Well essentially, it is the distance between pedals. Sheldon Brown calls it “tread” or “Q-factor”, and makes it the distance between pedal attachment points, which is close enough. Distance between pedals on a unicycle is determined by axle length and crank design. Some cranks flare outwards more, increasing their contribution to a given wheel’s Q. Widening a unicycle hub with welded-on flanges not only separates the flanges more, but also separates the pedals more.
On the stock Coker, my feet always wanted to drift outwards, even when using super grippy pedals to try to “lock” my feet in place. This left me fighting the unicycle and was quite unsettling. When I switched to the wide hub, I was noticeably happier on both grippy and non-grippy pedals. Similarly, on my Suzue-based 29er, I had to add pedal extensions to be comfortable. Recent experiments I’ve done with a KH hub-based 29er show me that the pedal spacing for me is pretty good without adding the extensions, since the hub/axle are wider and the cranks have more contribution to Q than the Bike Euros on the other 29er.
Since pedal spacing is a factor in bicycle fit, it is reasonable to conclude it is also a factor in unicycle fit, with the above experiences serving as instances of a general principle. However, a bit of thought about the nature of unicycling and fit shows one that individual body characteristics, seat height, seat type, crank length, riding type, and even terrain type are all complicating factors, so that calculating the ideal Q for a person is a non-trivial task. It is currently not possible to calculate accurately a person’s ideal unicycle Q from body measurements and the like.
However, road riding is the unicycling style that is the most controlled in terms of seat height and body motion, so it may be the one to start with by simple individual experimentation, as I have done.

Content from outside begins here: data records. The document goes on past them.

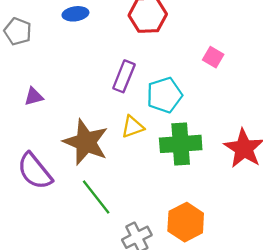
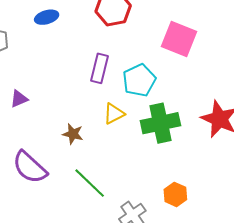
pink square: (213, 57) -> (179, 39), size x1.8
brown star: (86, 142) -> (73, 134), size x0.5
orange hexagon: (186, 222) -> (175, 194), size x0.7

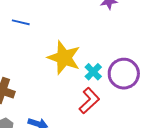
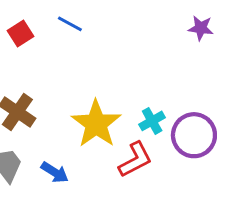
yellow star: (64, 58) -> (96, 124), moved

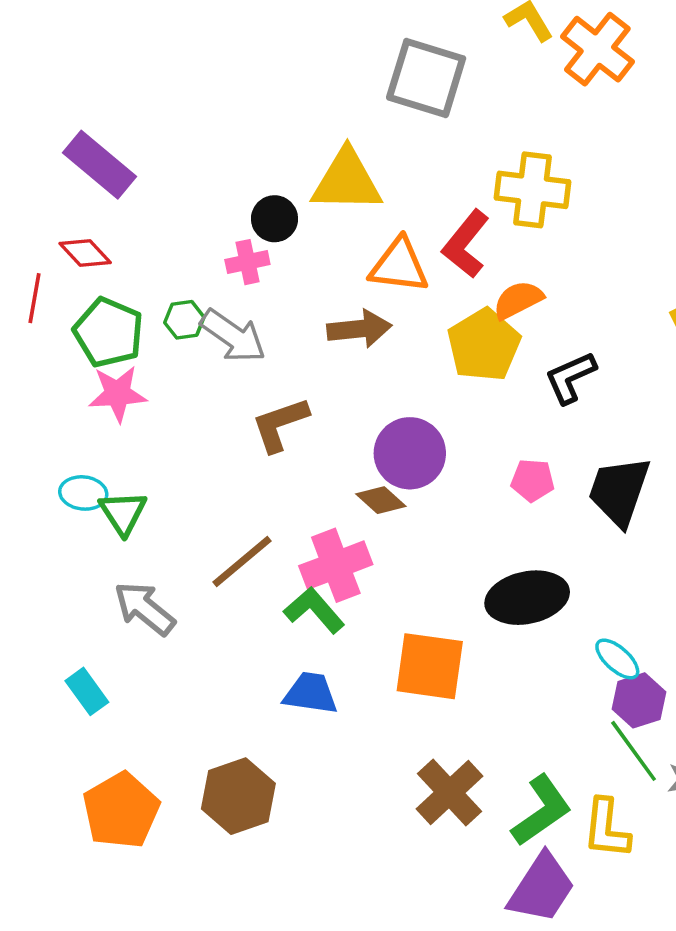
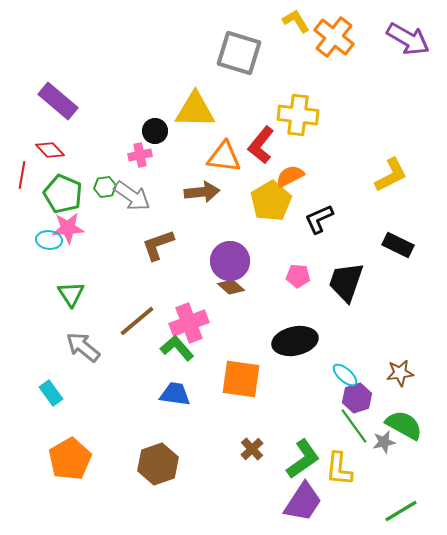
cyan ellipse: (83, 493) -> (49, 240), moved
brown diamond: (381, 500) -> (231, 287), moved
brown cross: (450, 792) -> (252, 449), size x0.6
brown hexagon: (238, 796) -> (158, 464), moved

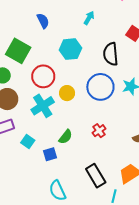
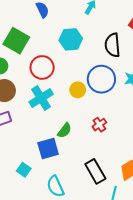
yellow circle: (67, 93) -> (78, 90), moved
cyan square: (28, 141) -> (24, 170), moved
blue square: (50, 154) -> (48, 148), size x1.5

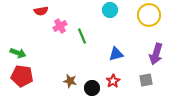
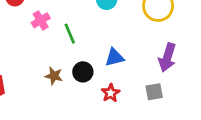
brown star: (70, 81) -> (54, 76), moved
black circle: (92, 88) -> (83, 72), moved

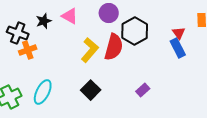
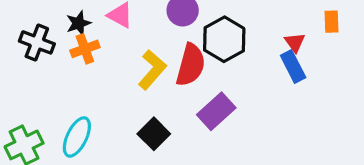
orange cross: (28, 50) -> (85, 49), moved
purple rectangle: (143, 90) -> (216, 111), moved, size x1.6

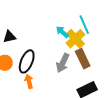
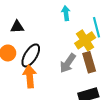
cyan arrow: (62, 32) -> (66, 13), moved, turned 32
orange arrow: (29, 81) -> (30, 76), size x1.5

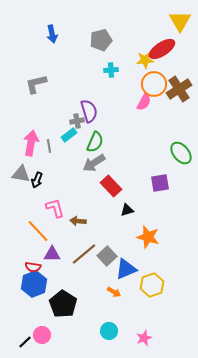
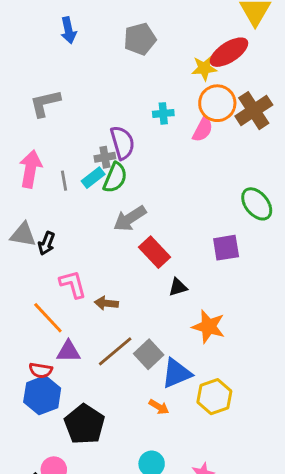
cyan cross: (111, 70) -> (163, 113), moved
green semicircle: (95, 142) -> (115, 178), moved
pink arrow: (31, 143) -> (30, 169), moved
gray line: (49, 146) -> (64, 181), moved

In general, we currently have control over: seat type, hub width (more precisely, axle length), crank brand, pedal width. These things are worth playing with for a serious rider in order to achieve optimal Q. Note that some hubs have proprietary axle/crank interfaces so that using a different brand of cranks is not possible. Note also that, for some or most cranks, choosing a longer crank also increases that crank’s contribution to Q.
Optimal Q is desirable for: relaxing while maintaining proper foot position on the pedals, even on rough terrain; minimizing side pressure on the saddle; minimizing muscle and tendon interference by the saddle; developing optimal energy transfer through the legs to the pedals; developing higher spinning rates with longer cranks; and the like.
Although some riders dismiss Q as an issue, I believe, partly based on my own personal experience, partly from simple thought experiments, and partly from the bicycling literature, that Q is quite important for the serious unicyclist. As distance riding (both road and off-road, touring or racing) develops, Q-factor will become a major factor in fitting a unicycle to a rider for optimal performance over many miles. I have started developing a unicycle-specific system for quantifying this, and hope to fold it into the unicycles I build.